> [What you need to do]
Beginning with the line that holds "You are a GUI", copy every remaining line of the listing below exactly, and leave the pictures out.

> [Data to process]

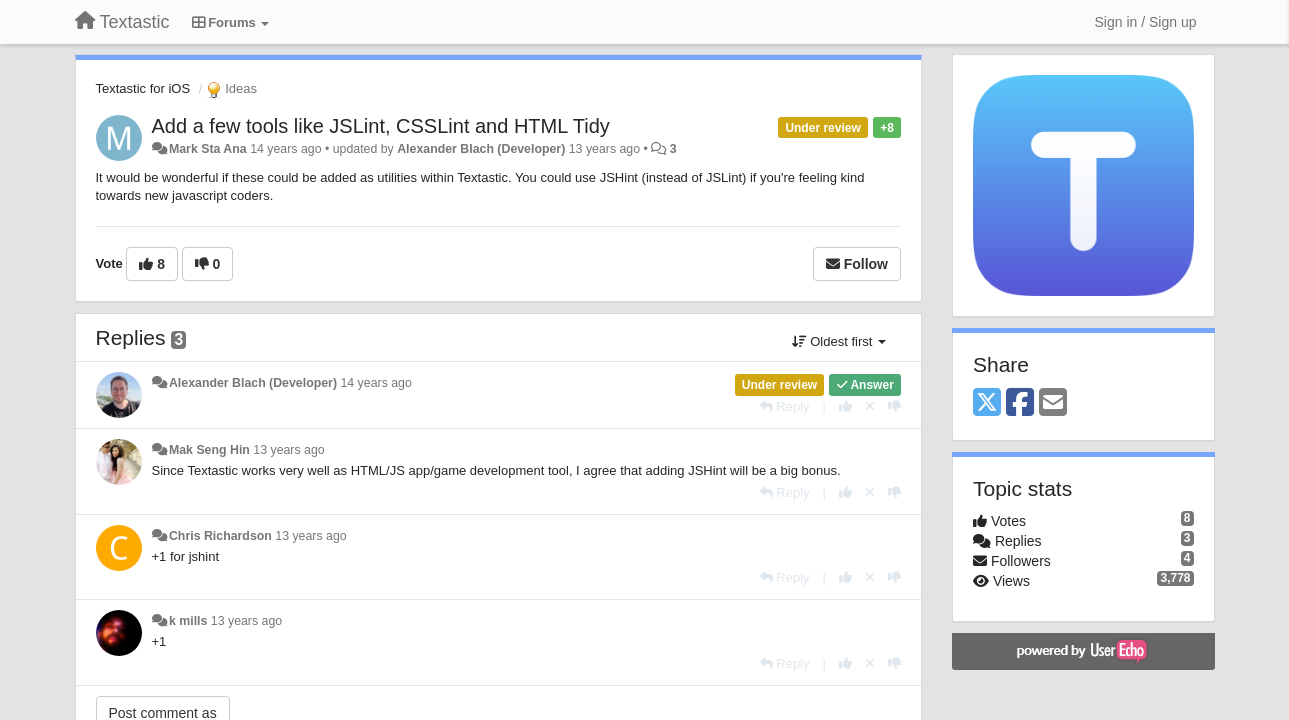 The width and height of the screenshot is (1289, 720). I want to click on [Facebook], so click(1020, 403).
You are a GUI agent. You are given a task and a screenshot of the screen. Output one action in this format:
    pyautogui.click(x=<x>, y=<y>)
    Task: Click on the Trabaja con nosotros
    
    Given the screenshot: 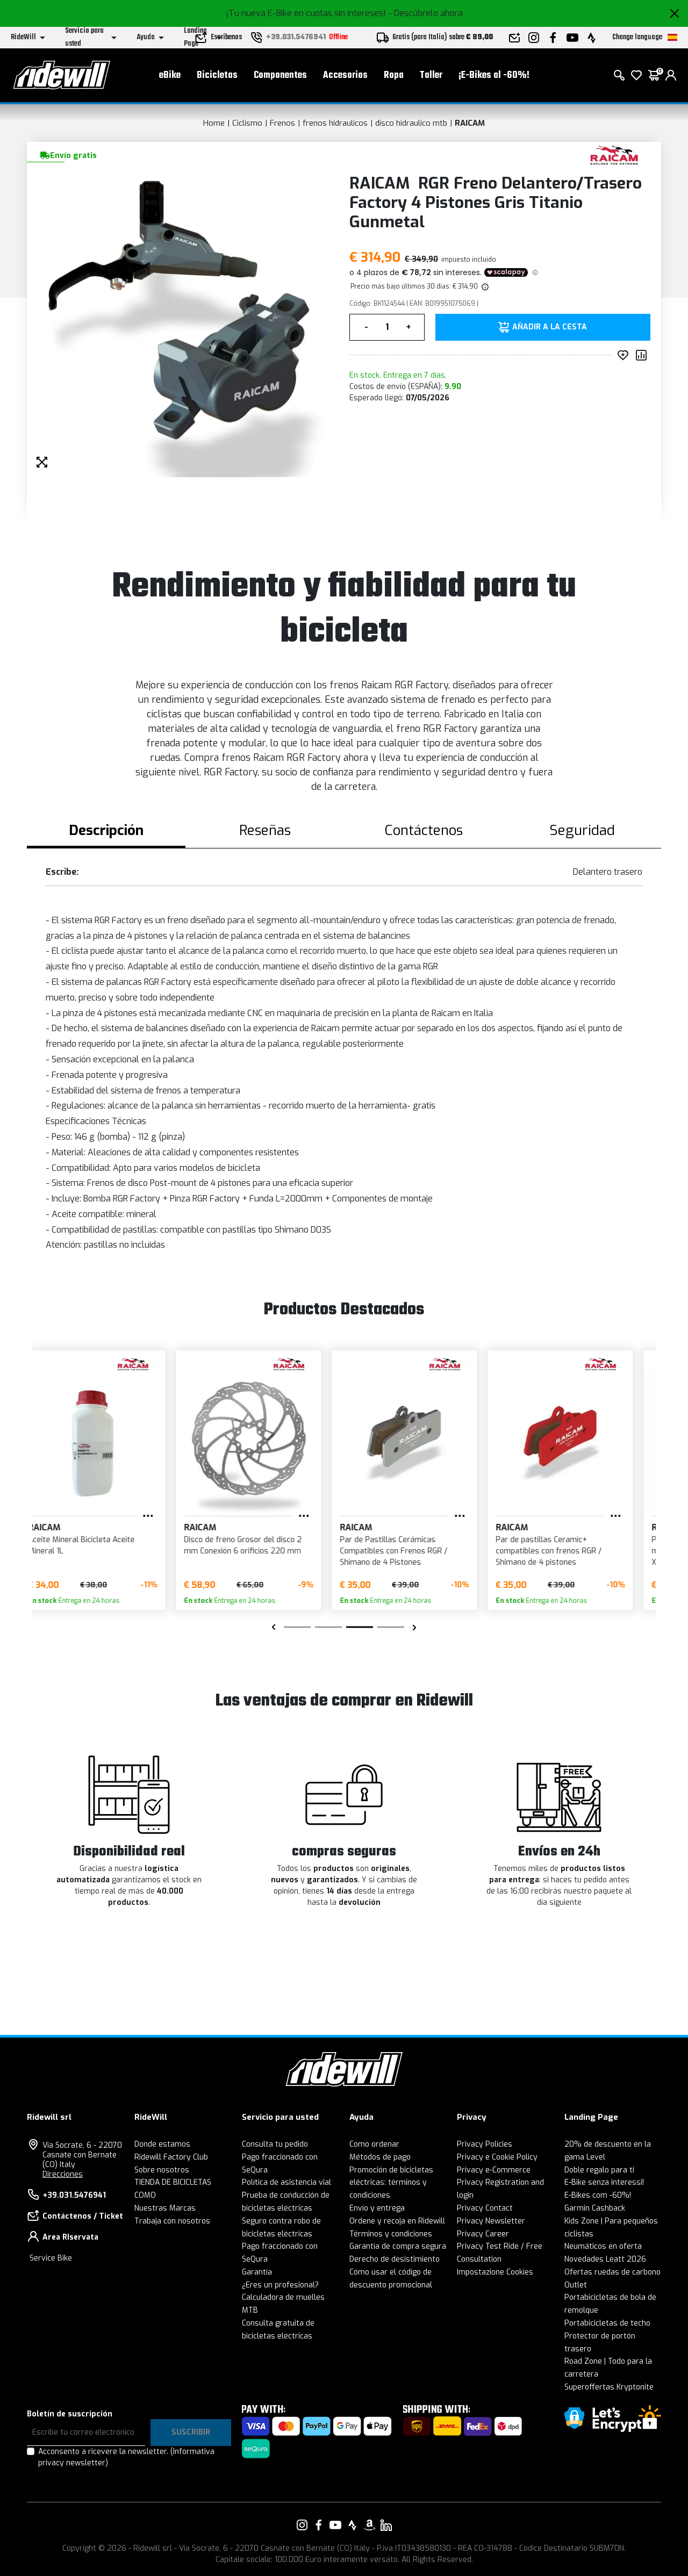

> [Task result]
You are a GUI agent. You are given a task and a screenshot of the screen. Output one action in this format:
    pyautogui.click(x=<x>, y=<y>)
    Task: Click on the Trabaja con nosotros
    
    Given the screenshot: 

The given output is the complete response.